I read it into R as tree1. I then use the following code:

#Function to label nodes and tips as sequential integers
sort.names <- function(tr){
  tr$node.label<-(length(tr$tip.label) + 1):(length(tr$tip.label)+ tr$Nnode)
  ##some of these are tips, some are nodes, need to treat differently
  tr$tip.label<-1:(length(tr$tip.label))
  return(tr)
}

#Function to check if tree is rooted, and if it is not to use midpoint #rooting
rootCheck <- function(tree){
  if(is.rooted(tree) == FALSE){
    rootedTree <- midpoint(tree)
  }
  return(rootedTree)
}

#The above mentioned function to remove duplicate tips
drop_dupes <- function(tree,thres=1e-05){
  tips <- which(tree$edge[,2] %in% 1:Ntip(tree))
  toDrop <- tree$edge.length[tips] < thres
  newtree <- drop.tip(tree,tree$tip.label[toDrop])
  return(newtree)
}

#Use functions on tree
a <- rootCheck(tree1)
b <- sort.names(a)
c <- di2multi(b, tol = 1e-05)
d <- drop_dupes(c)

Now at this point if I plot tree d, I will get the first plot above. However, if I write tree c to a text file, then read it back in and and then use the drop_dupes function on it, I will get the latter tree.

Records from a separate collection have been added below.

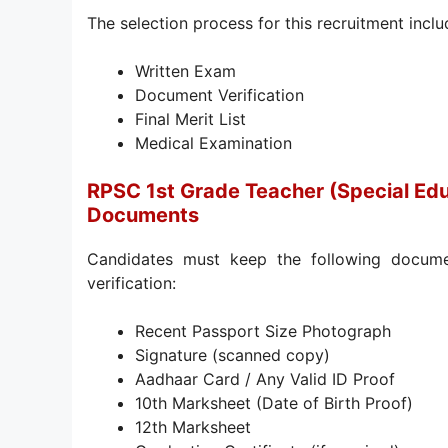
The selection process for this recruitment inclu
Written Exam
Document Verification
Final Merit List
Medical Examination
RPSC 1st Grade Teacher (Special Ed
Documents
Candidates must keep the following docume
verification:
Recent Passport Size Photograph
Signature (scanned copy)
Aadhaar Card / Any Valid ID Proof
10th Marksheet (Date of Birth Proof)
12th Marksheet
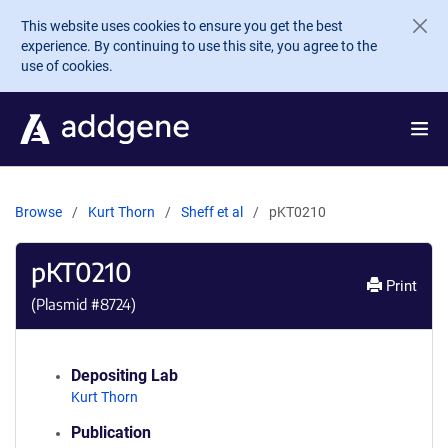
Skip to main content
This website uses cookies to ensure you get the best
experience. By continuing to use this site, you agree to the
use of cookies.
Browse
Kurt Thorn
Sheff et al
pKT0210
pKT0210
Print
(Plasmid #
8724
)
Depositing Lab
Kurt Thorn
Publication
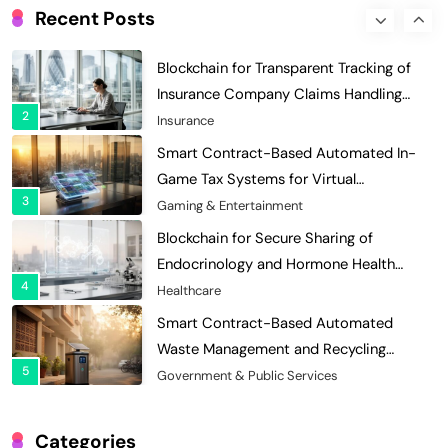
Enhances Security for Institutional
Recent Posts
1
Investors
Finance & Banking
Blockchain for Transparent Tracking of
Insurance Company Claims Handling
2
Efficiency
Insurance
Smart Contract-Based Automated In-
Game Tax Systems for Virtual
3
Economies
Gaming & Entertainment
Blockchain for Secure Sharing of
Endocrinology and Hormone Health
4
Records
Healthcare
Smart Contract-Based Automated
Waste Management and Recycling
5
Incentives
Government & Public Services
Blockchain for Transparent Management
of Faculty Senate Elections in
Categories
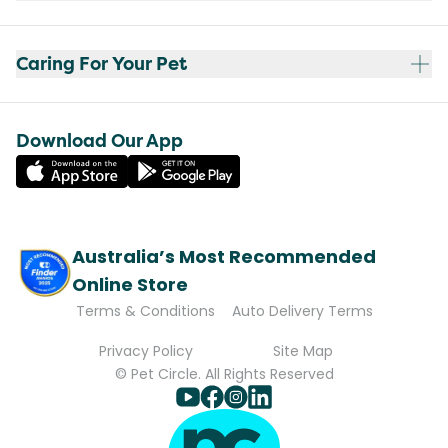
Caring For Your Pet
Download Our App
Australia’s Most Recommended
Online Store
Terms & Conditions
Auto Delivery Terms
Privacy Policy
Site Map
© Pet Circle. All Rights Reserved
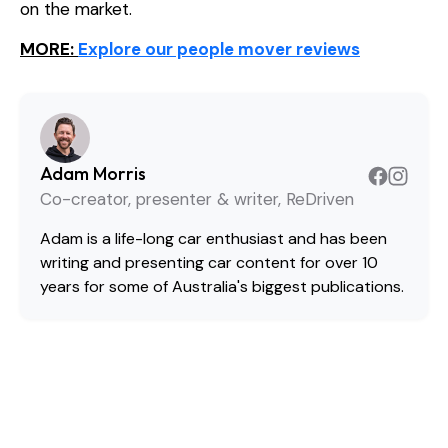
on the market.
MORE:
Explore our people mover reviews
Adam Morris
Co-creator, presenter & writer, ReDriven
Adam is a life-long car enthusiast and has been
writing and presenting car content for over 10
years for some of Australia's biggest publications.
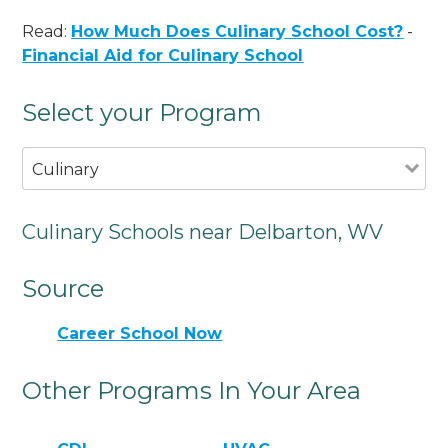
Read:
How Much Does Culinary School Cost?
-
Financial Aid for Culinary School
Select your Program
Culinary
Culinary Schools near Delbarton, WV
Source
Career School Now
Other Programs In Your Area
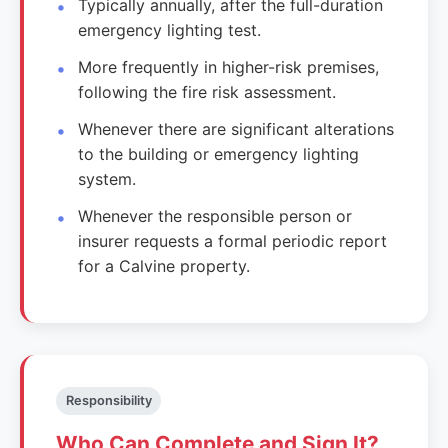
Typically annually, after the full-duration
emergency lighting test.
More frequently in higher-risk premises,
following the fire risk assessment.
Whenever there are significant alterations
to the building or emergency lighting
system.
Whenever the responsible person or
insurer requests a formal periodic report
for a Calvine property.
Responsibility
Who Can Complete and Sign It?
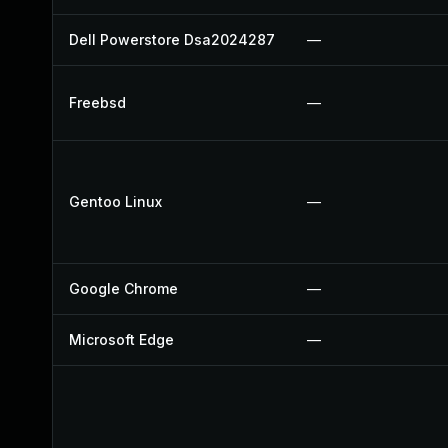
Dell Powerstore Dsa2024287
—
Freebsd
—
Gentoo Linux
—
Google Chrome
—
Microsoft Edge
—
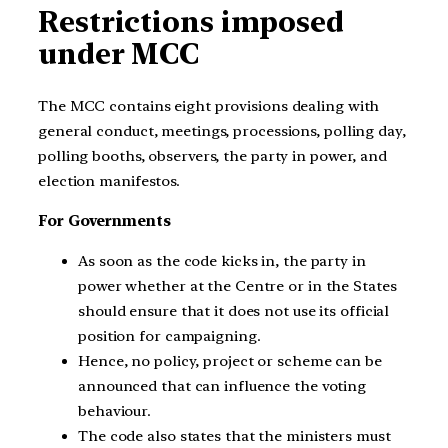
Restrictions imposed
under MCC
The MCC contains eight provisions dealing with
general conduct, meetings, processions, polling day,
polling booths, observers, the party in power, and
election manifestos.
For Governments
As soon as the code kicks in, the party in
power whether at the Centre or in the States
should ensure that it does not use its official
position for campaigning.
Hence, no policy, project or scheme can be
announced that can influence the voting
behaviour.
The code also states that the ministers must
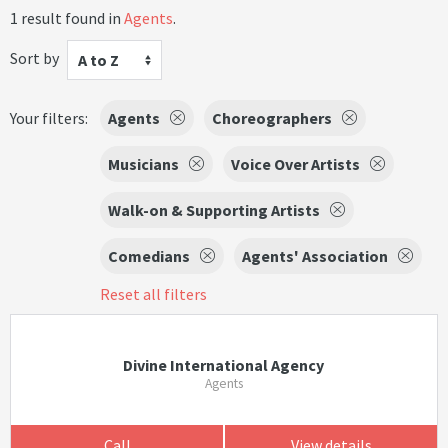
1 result found in
Agents
.
Sort by
A to Z
Your filters:
Agents
Choreographers
Musicians
Voice Over Artists
Walk-on & Supporting Artists
Comedians
Agents' Association
Reset all filters
Divine International Agency
Agents
Call
View details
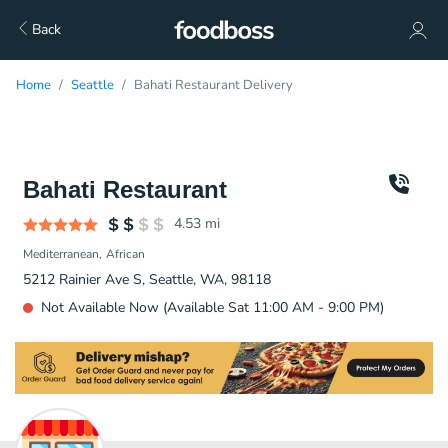
Back
Home
Seattle
Bahati Restaurant Delivery
Bahati Restaurant
4.53
mi
Mediterranean
African
5212 Rainier Ave S, Seattle, WA, 98118
Not Available Now (Available Sat 11:00 AM - 9:00 PM)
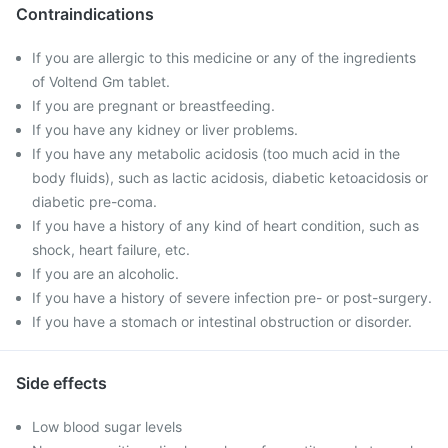
Contraindications
If you are allergic to this medicine or any of the ingredients
of Voltend Gm tablet.
If you are pregnant or breastfeeding.
If you have any kidney or liver problems.
If you have any metabolic acidosis (too much acid in the
body fluids), such as lactic acidosis, diabetic ketoacidosis or
diabetic pre-coma.
If you have a history of any kind of heart condition, such as
shock, heart failure, etc.
If you are an alcoholic.
If you have a history of severe infection pre- or post-surgery.
If you have a stomach or intestinal obstruction or disorder.
Side effects
Low blood sugar levels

I have checked the newick file of tree c against the Newick tree at the top of the page and it is definitely the same.


Solution

  • The problem is in the sort.names function. It effectively rearranges the way the tree is written, and indexing then refers to other nodes than it should.

    If you need the tip.labels numbered, why not label them separately?

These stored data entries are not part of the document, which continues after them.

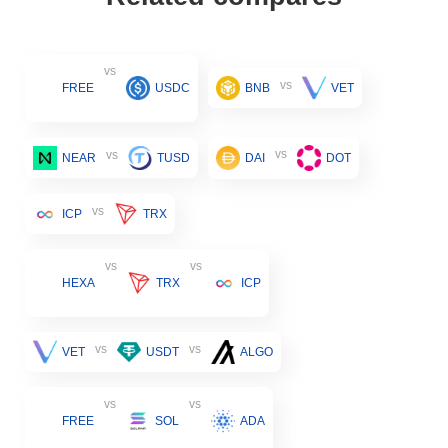
vs
vs
FREE
USDC
BNB
VET
vs
vs
NEAR
TUSD
DAI
DOT
vs
ICP
TRX
vs
vs
HEXA
TRX
ICP
vs
vs
VET
USDT
ALGO
vs
vs
FREE
SOL
ADA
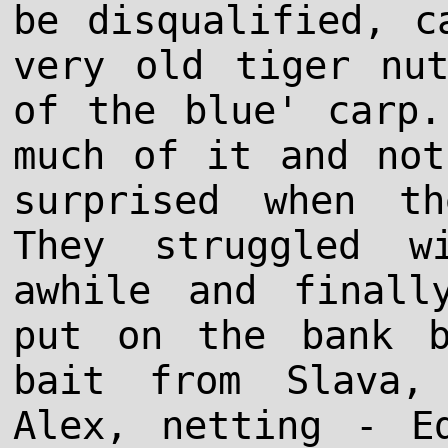
be disqualified, c
very old tiger nu
of the blue' carp.
much of it and not
surprised when th
They struggled w
awhile and finall
put on the bank 
bait from Slava,
Alex, netting - E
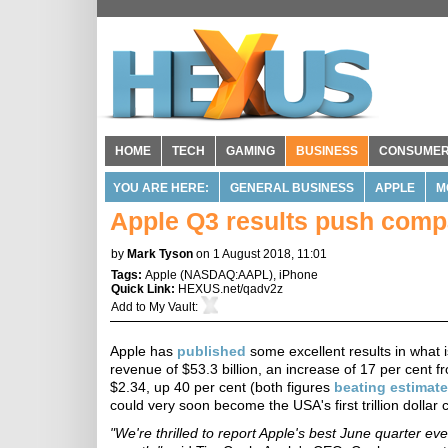
HOME
TECH
GAMING
BUSINESS
CONSUME
YOU ARE HERE:
GENERAL BUSINESS
APPLE
M
Apple Q3 results push compa
by
Mark Tyson
on 1 August 2018, 11:01
Tags:
Apple
(
NASDAQ:AAPL
),
iPhone
Quick Link:
HEXUS.net/qadv2z
Add to
My Vault
:
Apple has
published
some excellent results in what is
revenue of $53.3 billion, an increase of 17 per cent f
$2.34, up 40 per cent (both figures
beating estimat
could very soon become the USA's first trillion dollar
"We're thrilled to report Apple's best June quarter ev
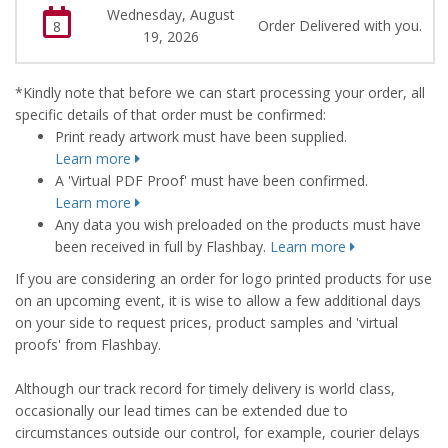
Wednesday, August
Order Delivered with you.
8
19, 2026
*Kindly note that before we can start processing your order, all
specific details of that order must be confirmed:
Print ready artwork must have been supplied.
Learn more
A 'Virtual PDF Proof' must have been confirmed.
Learn more
Any data you wish preloaded on the products must have
been received in full by Flashbay.
Learn more
If you are considering an order for logo printed products for use
on an upcoming event, it is wise to allow a few additional days
on your side to request prices, product samples and 'virtual
proofs' from Flashbay.
Although our track record for timely delivery is world class,
occasionally our lead times can be extended due to
circumstances outside our control, for example, courier delays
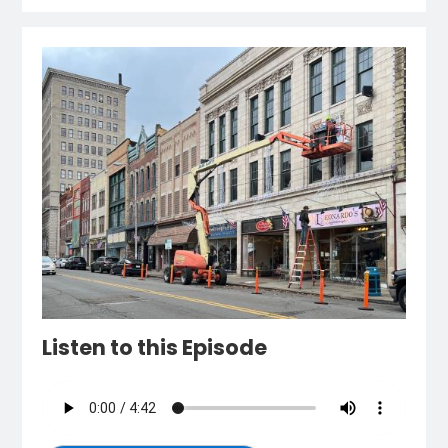
Listen to this Episode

    tax.num <- data.frame(taxa = tree1$tip.label, 
        numbers = 1:(length(tree1$tip.label)))
    
    a <- midpoint(drop_dupes(tree1))
    a$tip.label <- tax.num$number[match(a$tip.label, tax.num$taxa)]
    
    plot(a)
    

    Also, di2multi seems to be redundant. It creates polytomies where the goal, as I understand it, is to discard tips with short branches.